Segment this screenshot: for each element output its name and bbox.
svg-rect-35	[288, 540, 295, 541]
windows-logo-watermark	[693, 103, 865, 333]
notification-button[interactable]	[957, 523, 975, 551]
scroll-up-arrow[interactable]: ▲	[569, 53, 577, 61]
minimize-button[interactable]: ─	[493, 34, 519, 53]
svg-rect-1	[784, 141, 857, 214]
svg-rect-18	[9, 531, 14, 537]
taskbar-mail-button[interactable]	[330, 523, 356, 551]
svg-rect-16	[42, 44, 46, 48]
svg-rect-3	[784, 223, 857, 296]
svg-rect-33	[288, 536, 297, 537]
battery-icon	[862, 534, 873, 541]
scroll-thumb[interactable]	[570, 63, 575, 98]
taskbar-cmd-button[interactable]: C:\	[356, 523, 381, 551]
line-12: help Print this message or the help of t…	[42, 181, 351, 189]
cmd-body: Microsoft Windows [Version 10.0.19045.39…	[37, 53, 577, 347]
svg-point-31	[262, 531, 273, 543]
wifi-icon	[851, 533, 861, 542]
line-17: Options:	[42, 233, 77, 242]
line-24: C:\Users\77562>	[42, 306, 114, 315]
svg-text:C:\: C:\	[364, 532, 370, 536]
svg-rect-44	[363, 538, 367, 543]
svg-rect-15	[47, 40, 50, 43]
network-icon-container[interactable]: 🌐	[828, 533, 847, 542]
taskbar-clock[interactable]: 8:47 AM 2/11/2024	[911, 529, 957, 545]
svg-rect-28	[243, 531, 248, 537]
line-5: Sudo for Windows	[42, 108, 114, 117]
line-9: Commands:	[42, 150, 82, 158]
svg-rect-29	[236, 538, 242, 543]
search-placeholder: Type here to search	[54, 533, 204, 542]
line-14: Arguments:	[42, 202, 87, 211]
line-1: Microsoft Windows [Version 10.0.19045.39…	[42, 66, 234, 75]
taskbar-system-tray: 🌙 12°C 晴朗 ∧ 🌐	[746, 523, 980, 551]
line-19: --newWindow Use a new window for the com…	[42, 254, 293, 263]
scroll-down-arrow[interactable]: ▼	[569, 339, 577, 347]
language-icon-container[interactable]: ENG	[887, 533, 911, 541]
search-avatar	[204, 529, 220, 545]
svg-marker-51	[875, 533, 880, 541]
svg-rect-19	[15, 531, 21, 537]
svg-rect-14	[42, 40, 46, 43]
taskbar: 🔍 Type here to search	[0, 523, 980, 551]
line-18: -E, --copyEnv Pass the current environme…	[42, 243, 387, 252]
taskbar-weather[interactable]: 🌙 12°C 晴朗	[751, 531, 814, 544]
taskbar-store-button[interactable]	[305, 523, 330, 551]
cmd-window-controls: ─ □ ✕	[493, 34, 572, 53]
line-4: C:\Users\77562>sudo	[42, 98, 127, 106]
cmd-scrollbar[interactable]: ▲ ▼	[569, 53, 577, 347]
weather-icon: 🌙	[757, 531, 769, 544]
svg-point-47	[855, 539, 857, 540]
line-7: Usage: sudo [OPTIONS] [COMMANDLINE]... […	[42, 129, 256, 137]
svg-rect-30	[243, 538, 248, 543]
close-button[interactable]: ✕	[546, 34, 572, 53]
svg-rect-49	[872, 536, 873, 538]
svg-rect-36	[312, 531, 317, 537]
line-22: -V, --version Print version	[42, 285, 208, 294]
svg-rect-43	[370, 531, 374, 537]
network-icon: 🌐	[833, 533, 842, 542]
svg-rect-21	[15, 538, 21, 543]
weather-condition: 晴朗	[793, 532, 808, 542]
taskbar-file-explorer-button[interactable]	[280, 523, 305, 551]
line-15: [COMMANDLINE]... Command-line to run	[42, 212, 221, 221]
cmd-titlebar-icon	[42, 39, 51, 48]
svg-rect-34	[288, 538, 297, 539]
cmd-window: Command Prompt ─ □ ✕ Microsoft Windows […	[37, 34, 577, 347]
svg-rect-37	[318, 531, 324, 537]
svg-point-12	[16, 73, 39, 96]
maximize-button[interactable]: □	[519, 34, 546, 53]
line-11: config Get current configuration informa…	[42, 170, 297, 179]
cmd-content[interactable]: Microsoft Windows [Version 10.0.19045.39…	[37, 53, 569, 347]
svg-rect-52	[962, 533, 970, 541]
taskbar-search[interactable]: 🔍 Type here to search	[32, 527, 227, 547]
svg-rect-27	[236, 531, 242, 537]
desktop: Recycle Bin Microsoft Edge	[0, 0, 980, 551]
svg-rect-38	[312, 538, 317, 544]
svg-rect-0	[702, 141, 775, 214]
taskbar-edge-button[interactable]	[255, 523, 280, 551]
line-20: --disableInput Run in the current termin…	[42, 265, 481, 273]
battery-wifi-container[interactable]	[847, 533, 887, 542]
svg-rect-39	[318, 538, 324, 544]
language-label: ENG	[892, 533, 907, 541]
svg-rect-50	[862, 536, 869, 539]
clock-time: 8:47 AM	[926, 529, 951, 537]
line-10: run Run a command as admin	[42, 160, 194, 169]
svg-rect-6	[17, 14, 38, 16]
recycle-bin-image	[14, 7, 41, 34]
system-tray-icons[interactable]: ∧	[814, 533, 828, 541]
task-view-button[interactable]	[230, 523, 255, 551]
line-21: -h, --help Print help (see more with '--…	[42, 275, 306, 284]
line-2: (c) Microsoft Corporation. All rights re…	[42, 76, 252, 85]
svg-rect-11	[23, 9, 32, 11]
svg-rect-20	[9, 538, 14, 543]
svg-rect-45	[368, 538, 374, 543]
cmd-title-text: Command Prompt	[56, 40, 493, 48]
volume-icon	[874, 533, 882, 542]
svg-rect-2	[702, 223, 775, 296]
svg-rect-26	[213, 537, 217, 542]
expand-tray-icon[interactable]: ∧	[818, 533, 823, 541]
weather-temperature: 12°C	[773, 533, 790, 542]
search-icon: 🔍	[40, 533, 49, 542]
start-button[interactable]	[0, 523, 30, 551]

* _Action item_:
Could you output the records in full, exactly as written?

* _Worked solution_:
Segment this screenshot: for each element output its name and bbox.
svg-rect-35	[288, 540, 295, 541]
windows-logo-watermark	[693, 103, 865, 333]
notification-button[interactable]	[957, 523, 975, 551]
scroll-up-arrow[interactable]: ▲	[569, 53, 577, 61]
minimize-button[interactable]: ─	[493, 34, 519, 53]
svg-rect-1	[784, 141, 857, 214]
svg-rect-18	[9, 531, 14, 537]
taskbar-mail-button[interactable]	[330, 523, 356, 551]
svg-rect-16	[42, 44, 46, 48]
svg-rect-3	[784, 223, 857, 296]
svg-rect-33	[288, 536, 297, 537]
battery-icon	[862, 534, 873, 541]
scroll-thumb[interactable]	[570, 63, 575, 98]
taskbar-cmd-button[interactable]: C:\	[356, 523, 381, 551]
line-12: help Print this message or the help of t…	[42, 181, 351, 189]
cmd-body: Microsoft Windows [Version 10.0.19045.39…	[37, 53, 577, 347]
svg-point-31	[262, 531, 273, 543]
wifi-icon	[851, 533, 861, 542]
line-17: Options:	[42, 233, 77, 242]
line-24: C:\Users\77562>	[42, 306, 114, 315]
svg-text:C:\: C:\	[364, 532, 370, 536]
svg-rect-44	[363, 538, 367, 543]
svg-rect-15	[47, 40, 50, 43]
network-icon-container[interactable]: 🌐	[828, 533, 847, 542]
taskbar-clock[interactable]: 8:47 AM 2/11/2024	[911, 529, 957, 545]
svg-rect-28	[243, 531, 248, 537]
line-5: Sudo for Windows	[42, 108, 114, 117]
line-9: Commands:	[42, 150, 82, 158]
svg-rect-29	[236, 538, 242, 543]
search-placeholder: Type here to search	[54, 533, 204, 542]
line-14: Arguments:	[42, 202, 87, 211]
line-1: Microsoft Windows [Version 10.0.19045.39…	[42, 66, 234, 75]
taskbar-system-tray: 🌙 12°C 晴朗 ∧ 🌐	[746, 523, 980, 551]
line-19: --newWindow Use a new window for the com…	[42, 254, 293, 263]
scroll-down-arrow[interactable]: ▼	[569, 339, 577, 347]
language-icon-container[interactable]: ENG	[887, 533, 911, 541]
search-avatar	[204, 529, 220, 545]
svg-marker-51	[875, 533, 880, 541]
svg-rect-19	[15, 531, 21, 537]
svg-rect-14	[42, 40, 46, 43]
taskbar: 🔍 Type here to search	[0, 523, 980, 551]
line-18: -E, --copyEnv Pass the current environme…	[42, 243, 387, 252]
taskbar-weather[interactable]: 🌙 12°C 晴朗	[751, 531, 814, 544]
taskbar-store-button[interactable]	[305, 523, 330, 551]
cmd-window-controls: ─ □ ✕	[493, 34, 572, 53]
line-4: C:\Users\77562>sudo	[42, 98, 127, 106]
cmd-scrollbar[interactable]: ▲ ▼	[569, 53, 577, 347]
weather-icon: 🌙	[757, 531, 769, 544]
svg-point-47	[855, 539, 857, 540]
line-7: Usage: sudo [OPTIONS] [COMMANDLINE]... […	[42, 129, 256, 137]
svg-rect-30	[243, 538, 248, 543]
close-button[interactable]: ✕	[546, 34, 572, 53]
svg-rect-49	[872, 536, 873, 538]
svg-rect-36	[312, 531, 317, 537]
line-22: -V, --version Print version	[42, 285, 208, 294]
svg-rect-43	[370, 531, 374, 537]
network-icon: 🌐	[833, 533, 842, 542]
svg-rect-21	[15, 538, 21, 543]
weather-condition: 晴朗	[793, 532, 808, 542]
taskbar-file-explorer-button[interactable]	[280, 523, 305, 551]
line-15: [COMMANDLINE]... Command-line to run	[42, 212, 221, 221]
cmd-titlebar-icon	[42, 39, 51, 48]
svg-rect-34	[288, 538, 297, 539]
cmd-window: Command Prompt ─ □ ✕ Microsoft Windows […	[37, 34, 577, 347]
svg-rect-37	[318, 531, 324, 537]
svg-point-12	[16, 73, 39, 96]
maximize-button[interactable]: □	[519, 34, 546, 53]
line-11: config Get current configuration informa…	[42, 170, 297, 179]
cmd-content[interactable]: Microsoft Windows [Version 10.0.19045.39…	[37, 53, 569, 347]
svg-rect-52	[962, 533, 970, 541]
taskbar-search[interactable]: 🔍 Type here to search	[32, 527, 227, 547]
svg-rect-27	[236, 531, 242, 537]
desktop: Recycle Bin Microsoft Edge	[0, 0, 980, 551]
svg-rect-38	[312, 538, 317, 544]
svg-rect-0	[702, 141, 775, 214]
taskbar-edge-button[interactable]	[255, 523, 280, 551]
line-20: --disableInput Run in the current termin…	[42, 265, 481, 273]
battery-wifi-container[interactable]	[847, 533, 887, 542]
svg-rect-39	[318, 538, 324, 544]
language-label: ENG	[892, 533, 907, 541]
svg-rect-50	[862, 536, 869, 539]
clock-time: 8:47 AM	[926, 529, 951, 537]
line-10: run Run a command as admin	[42, 160, 194, 169]
svg-rect-6	[17, 14, 38, 16]
recycle-bin-image	[14, 7, 41, 34]
system-tray-icons[interactable]: ∧	[814, 533, 828, 541]
task-view-button[interactable]	[230, 523, 255, 551]
line-21: -h, --help Print help (see more with '--…	[42, 275, 306, 284]
line-2: (c) Microsoft Corporation. All rights re…	[42, 76, 252, 85]
svg-rect-11	[23, 9, 32, 11]
svg-rect-20	[9, 538, 14, 543]
svg-rect-45	[368, 538, 374, 543]
cmd-title-text: Command Prompt	[56, 40, 493, 48]
volume-icon	[874, 533, 882, 542]
svg-rect-2	[702, 223, 775, 296]
svg-rect-26	[213, 537, 217, 542]
expand-tray-icon[interactable]: ∧	[818, 533, 823, 541]
weather-temperature: 12°C	[773, 533, 790, 542]
search-icon: 🔍	[40, 533, 49, 542]
start-button[interactable]	[0, 523, 30, 551]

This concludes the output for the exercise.